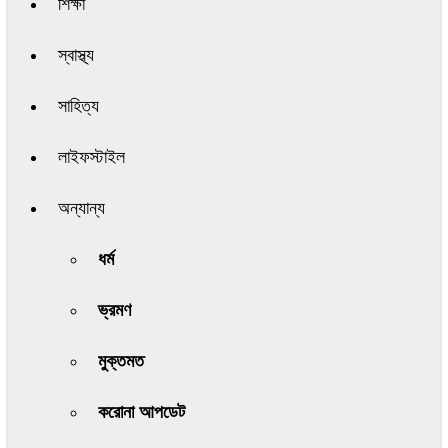
শিক্ষা
স্বাস্থ্য
সাহিত্য
লাইফস্টাইল
অন্যান্য
ধর্ম
ভ্রমণ
মুক্তমত
করোনা আপডেট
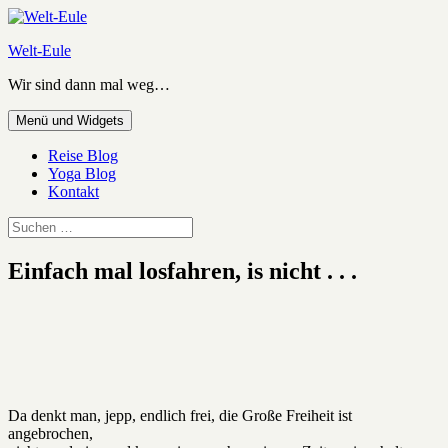
Zum
Inhalt
Welt-Eule
springen
Wir sind dann mal weg…
Menü und Widgets
Reise Blog
Yoga Blog
Kontakt
Suchen
nach:
Einfach mal losfahren, is nicht . . .
Da denkt man, jepp, endlich frei, die Große Freiheit ist
angebrochen,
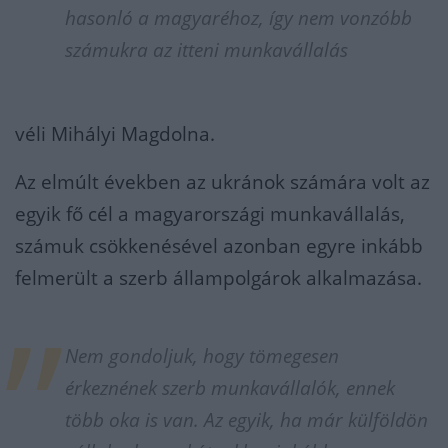
hasonló a magyaréh
oz, így nem vonzóbb
számukra az itteni munkavállalás
véli Mihályi Magdolna.
Az elmúlt években az ukránok számára volt az
egyik fő cél a magyarországi munkavállalás,
számuk csökkenésével azonban egyre inkább
felmerült a szerb állampolgárok alkalmazása.
Nem gondoljuk, hogy tömegesen
érkeznének szerb munkavállalók, ennek
több oka is van. Az egyik, ha már külföldön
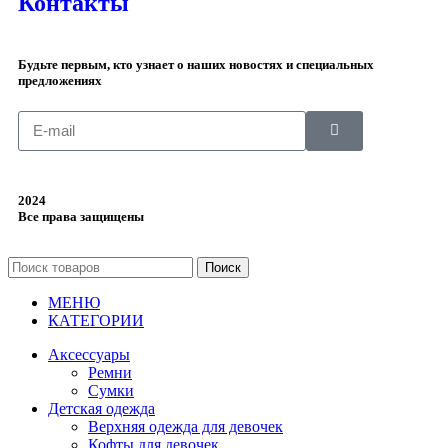
Контакты
Будьте первым, кто узнает о наших новостях и специальных
предложениях
2024
Все права защищены
Поиск
МЕНЮ
КАТЕГОРИИ
Аксессуары
Ремни
Сумки
Детская одежда
Верхняя одежда для девочек
Кофты для девочек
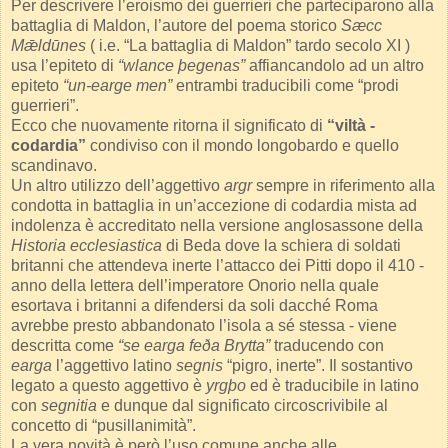
Per descrivere l’eroismo dei guerrieri che parteciparono alla
battaglia di Maldon, l’autore del poema storico
Sæcc
Mǣldūnes
( i.e. “La battaglia di Maldon” tardo secolo XI )
usa l’epiteto di
“wlance
þegenas”
affiancandolo ad un altro
epiteto
“un-earge men”
entrambi traducibili come “prodi
guerrieri”.
Ecco che nuovamente ritorna il significato di
“viltà -
codardia”
condiviso con il mondo longobardo e quello
scandinavo.
Un altro utilizzo dell’aggettivo
argr
sempre in riferimento alla
condotta in battaglia in un’accezione di codardia mista ad
indolenza è accreditato nella versione anglosassone della
Historia ecclesiastica
di Beda dove la schiera di soldati
britanni che attendeva inerte l’attacco dei Pitti dopo il 410 -
anno della lettera dell’imperatore Onorio nella quale
esortava i britanni a difendersi da soli dacché Roma
avrebbe presto abbandonato l’isola a sé stessa - viene
descritta come
“se earga feða Brytta”
traducendo con
earga
l’aggettivo latino
segnis
“pigro, inerte”. Il sostantivo
legato a questo aggettivo è
yrgþo
ed è traducibile in latino
con
segnitia
e dunque dal significato circoscrivibile al
concetto di “pusillanimità”.
La vera novità è però l’uso comune anche alle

EXERCISE PROMPT>
Repeat each entry exactly as given; no pictures belong in the copy.

FINAL ANSWER>
শিক্ষা
স্বাস্থ্য
সাহিত্য
লাইফস্টাইল
অন্যান্য
ধর্ম
ভ্রমণ
মুক্তমত
করোনা আপডেট
Zum
Inhalt
Welt-Eule
springen
Wir sind dann mal weg…
Menü und Widgets
Reise Blog
Yoga Blog
Kontakt
Suchen
nach:
Einfach mal losfahren, is nicht . . .
Da denkt man, jepp, endlich frei, die Große Freiheit ist
angebrochen,
hasonló a magyaréh
oz, így nem vonzóbb
számukra az itteni munkavállalás
véli Mihályi Magdolna.
Az elmúlt években az ukránok számára volt az
egyik fő cél a magyarországi munkavállalás,
számuk csökkenésével azonban egyre inkább
felmerült a szerb állampolgárok alkalmazása.
Nem gondoljuk, hogy tömegesen
érkeznének szerb munkavállalók, ennek
több oka is van. Az egyik, ha már külföldön
Контакты
Будьте первым, кто узнает о наших новостях и специальных
предложениях
2024
Все права защищены
Поиск
МЕНЮ
КАТЕГОРИИ
Аксессуары
Ремни
Сумки
Детская одежда
Верхняя одежда для девочек
Кофты для девочек
Per descrivere l’eroismo dei guerrieri che parteciparono alla
battaglia di Maldon, l’autore del poema storico
Sæcc
Mǣldūnes
( i.e. “La battaglia di Maldon” tardo secolo XI )
usa l’epiteto di
“wlance
þegenas”
affiancandolo ad un altro
epiteto
“un-earge men”
entrambi traducibili come “prodi
guerrieri”.
Ecco che nuovamente ritorna il significato di
“viltà -
codardia”
condiviso con il mondo longobardo e quello
scandinavo.
Un altro utilizzo dell’aggettivo
argr
sempre in riferimento alla
condotta in battaglia in un’accezione di codardia mista ad
indolenza è accreditato nella versione anglosassone della
Historia ecclesiastica
di Beda dove la schiera di soldati
britanni che attendeva inerte l’attacco dei Pitti dopo il 410 -
anno della lettera dell’imperatore Onorio nella quale
esortava i britanni a difendersi da soli dacché Roma
avrebbe presto abbandonato l’isola a sé stessa - viene
descritta come
“se earga feða Brytta”
traducendo con
earga
l’aggettivo latino
segnis
“pigro, inerte”. Il sostantivo
legato a questo aggettivo è
yrgþo
ed è traducibile in latino
con
segnitia
e dunque dal significato circoscrivibile al
concetto di “pusillanimità”.
La vera novità è però l’uso comune anche alle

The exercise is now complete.